The consumption of drugs that inhibit vitamin D absorption is another risk factor.
Children and adults who are on several anti-seizure medications often exhibit osteomalacia or rickets. Glucocorticoids, St. John’s wort, and medications used to treat HIV also cause osteomalacia.
Low levels of vitamin D in men may place them at an increased risk for cancers, particularly digestive system cancers. This effect is more prominent in men.
Vitamin D deficiency may also worsen atherosclerosis and increases vascular morbidity and mortality.
Vitamin D deficiency, in addition to these, also increases the vulnerability to severe infections, as well as increasing the mortality for critically ill patients.
Stress fractures and spontaneous fractures are also common complications of osteomalacia. Low blood calcium level, as well as chronic pain, are other complications.
Low levels of calcium in the blood can lead to hypocalcemia. Hypocalcemia is a difficult condition that may cause confusion, depression, and memory loss.
The symptoms of extreme hypocalcemia include tingling in hands and feet, muscle aches, difficulty breathing, and muscle twitches. It may also cause abnormal heart rhythm.
The diagnosis of osteomalacia rests on adequate biochemical testing. This should include measurements of levels of ionized calcium, which may be normal or low, PTH (which may be normal or high), and vitamin D, which is usually found to be less than 50 nmol/L.
When serum alkaline phosphatase is slightly raised, this can be a sensitive marker for the mineralization effect of osteomalacia. Most laboratories report the total alkaline phosphatase level. Although there are specific assays for bone alkaline phosphatase, osteomalacia is generally diagnosed when alkaline phosphatase is raised but other liver enzymes remain normal.
Treatment comprises replacement with vitamin D replacement and calcium supplementation. Dietary calcium may be effective in some instances. However, it is easier to consume the proper amount of calcium by taking it in tablet form.
The tablet form of calcium may be calcium carbonate or calcium citrate.
Vitamin D replacement is usually in the form of ergocalciferol, which is given two to three 1000 IU capsules a day. Vitamin D replacement is appropriate even when sunlight is available. Lower doses of vitamin D are available in several over-the-counter forms. Calcitriol is the active form of vitamin D and can be used if the patient has impaired renal function.
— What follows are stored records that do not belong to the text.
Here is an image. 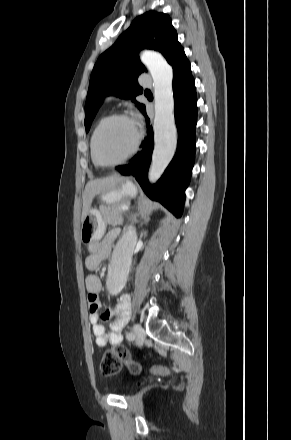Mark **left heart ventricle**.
Wrapping results in <instances>:
<instances>
[{
  "instance_id": "1",
  "label": "left heart ventricle",
  "mask_w": 291,
  "mask_h": 440,
  "mask_svg": "<svg viewBox=\"0 0 291 440\" xmlns=\"http://www.w3.org/2000/svg\"><path fill=\"white\" fill-rule=\"evenodd\" d=\"M134 125L127 120L115 119L107 122L97 137V154L102 161L123 159L135 141Z\"/></svg>"
}]
</instances>
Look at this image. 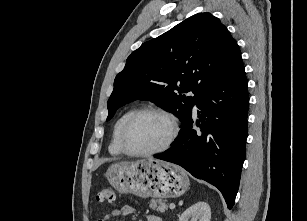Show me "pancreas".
<instances>
[{"instance_id":"1","label":"pancreas","mask_w":307,"mask_h":221,"mask_svg":"<svg viewBox=\"0 0 307 221\" xmlns=\"http://www.w3.org/2000/svg\"><path fill=\"white\" fill-rule=\"evenodd\" d=\"M150 207L153 209V210H156L158 212H165V210H167V204L165 201H162V200H153L150 204Z\"/></svg>"}]
</instances>
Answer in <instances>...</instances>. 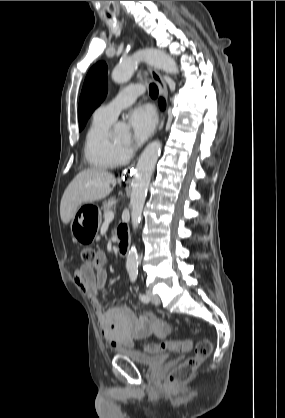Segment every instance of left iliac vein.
Masks as SVG:
<instances>
[{"instance_id": "4c4485c4", "label": "left iliac vein", "mask_w": 285, "mask_h": 418, "mask_svg": "<svg viewBox=\"0 0 285 418\" xmlns=\"http://www.w3.org/2000/svg\"><path fill=\"white\" fill-rule=\"evenodd\" d=\"M146 295L150 299V301H152L153 303H155L157 305L160 304L159 297L155 293H153V291L151 289H148L146 291Z\"/></svg>"}]
</instances>
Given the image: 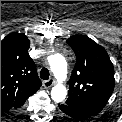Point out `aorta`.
I'll use <instances>...</instances> for the list:
<instances>
[{"label":"aorta","instance_id":"1","mask_svg":"<svg viewBox=\"0 0 122 122\" xmlns=\"http://www.w3.org/2000/svg\"><path fill=\"white\" fill-rule=\"evenodd\" d=\"M49 64L51 71L58 81L51 90V98L54 102L59 103L62 102L67 95V89L62 84V81L67 77V62L63 55L55 54L51 57Z\"/></svg>","mask_w":122,"mask_h":122}]
</instances>
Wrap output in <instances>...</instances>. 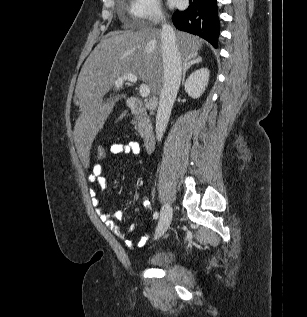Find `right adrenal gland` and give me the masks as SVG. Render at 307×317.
Instances as JSON below:
<instances>
[{
	"instance_id": "1",
	"label": "right adrenal gland",
	"mask_w": 307,
	"mask_h": 317,
	"mask_svg": "<svg viewBox=\"0 0 307 317\" xmlns=\"http://www.w3.org/2000/svg\"><path fill=\"white\" fill-rule=\"evenodd\" d=\"M200 62H202V58L200 56H197V55L191 57L190 59L184 60L182 84H184V82H185V76H186V72L188 71V69H190L191 66L198 64Z\"/></svg>"
}]
</instances>
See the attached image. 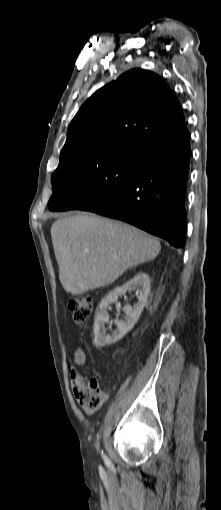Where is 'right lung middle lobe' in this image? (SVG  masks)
Returning <instances> with one entry per match:
<instances>
[{"mask_svg": "<svg viewBox=\"0 0 221 510\" xmlns=\"http://www.w3.org/2000/svg\"><path fill=\"white\" fill-rule=\"evenodd\" d=\"M147 149L125 147L85 153L59 163L52 175L51 211L84 209L124 188L138 172Z\"/></svg>", "mask_w": 221, "mask_h": 510, "instance_id": "1", "label": "right lung middle lobe"}]
</instances>
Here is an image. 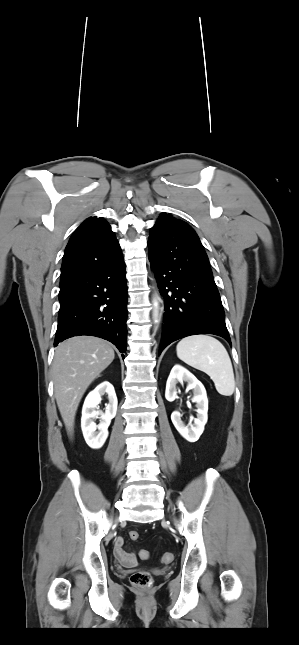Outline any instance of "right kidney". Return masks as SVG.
I'll return each mask as SVG.
<instances>
[{"label": "right kidney", "instance_id": "obj_1", "mask_svg": "<svg viewBox=\"0 0 299 645\" xmlns=\"http://www.w3.org/2000/svg\"><path fill=\"white\" fill-rule=\"evenodd\" d=\"M105 393L108 394L109 403L106 404L105 413H103L96 408L101 402V396ZM117 404L114 387L107 381L99 384L87 395L82 408L81 428L89 447L99 449L105 443L108 437V427L116 416ZM98 416L100 424L96 425L93 420Z\"/></svg>", "mask_w": 299, "mask_h": 645}]
</instances>
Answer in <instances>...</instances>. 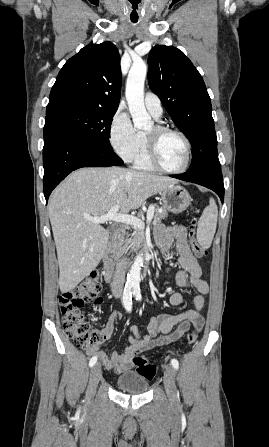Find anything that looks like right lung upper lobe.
Listing matches in <instances>:
<instances>
[{"label":"right lung upper lobe","instance_id":"right-lung-upper-lobe-1","mask_svg":"<svg viewBox=\"0 0 269 447\" xmlns=\"http://www.w3.org/2000/svg\"><path fill=\"white\" fill-rule=\"evenodd\" d=\"M120 56L111 42L90 44L70 58L52 87L46 113L61 108L117 109Z\"/></svg>","mask_w":269,"mask_h":447}]
</instances>
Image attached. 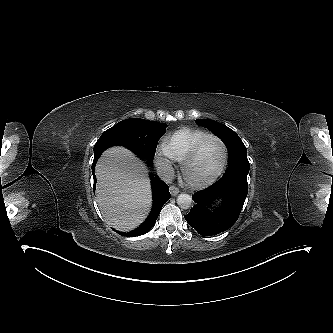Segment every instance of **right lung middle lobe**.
I'll return each mask as SVG.
<instances>
[{"label": "right lung middle lobe", "mask_w": 333, "mask_h": 333, "mask_svg": "<svg viewBox=\"0 0 333 333\" xmlns=\"http://www.w3.org/2000/svg\"><path fill=\"white\" fill-rule=\"evenodd\" d=\"M166 127L165 123L131 118L118 122L107 131L128 139L144 157L152 162L158 140L166 132Z\"/></svg>", "instance_id": "1"}]
</instances>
Prevention of osteomalacia rests on having an adequate intake of vitamin D and calcium.
It is better to supplement these from the diet than to take measures to treat osteomalacia.
Adequate exposure to sunlight is also recommended for children and adults.
Sunlight activates vitamin D in the system and is essential for obtaining vitamin D.
If the patient is elderly, severely sick, or disabled, vitamin D supplementation is recommended.
It is recommended that enriched or fortified milk and milk products be consumed, as well as herring, salmon, shrimp, and sardines. These are high in calcium. Fortified cereal is another option, which can be consumed during breakfast. Cod liver oil and egg yolks are other foods rich in vitamin D and calcium.
All infants between the ages of 6 months to 5 years should be given a daily supplement of vitamin D in the form of vitamin drops.
The prognosis of those with osteomalacia is good, provided that treatment is initiated as soon as possible. Both the symptoms and the vitamin levels generally respond well to treatment. However, it can take a few months before other symptoms, such as pain, improve. Vitamin D deficiency is linked to other illnesses, such as cardiovascular and infectious disorders. This does not mean, however, that all people with vitamin D deficiency will get these problems. Nor does it mean that if a person has any of these problems, vitamin D is the cause. In these cases, vitamin D deficiency is just one factor.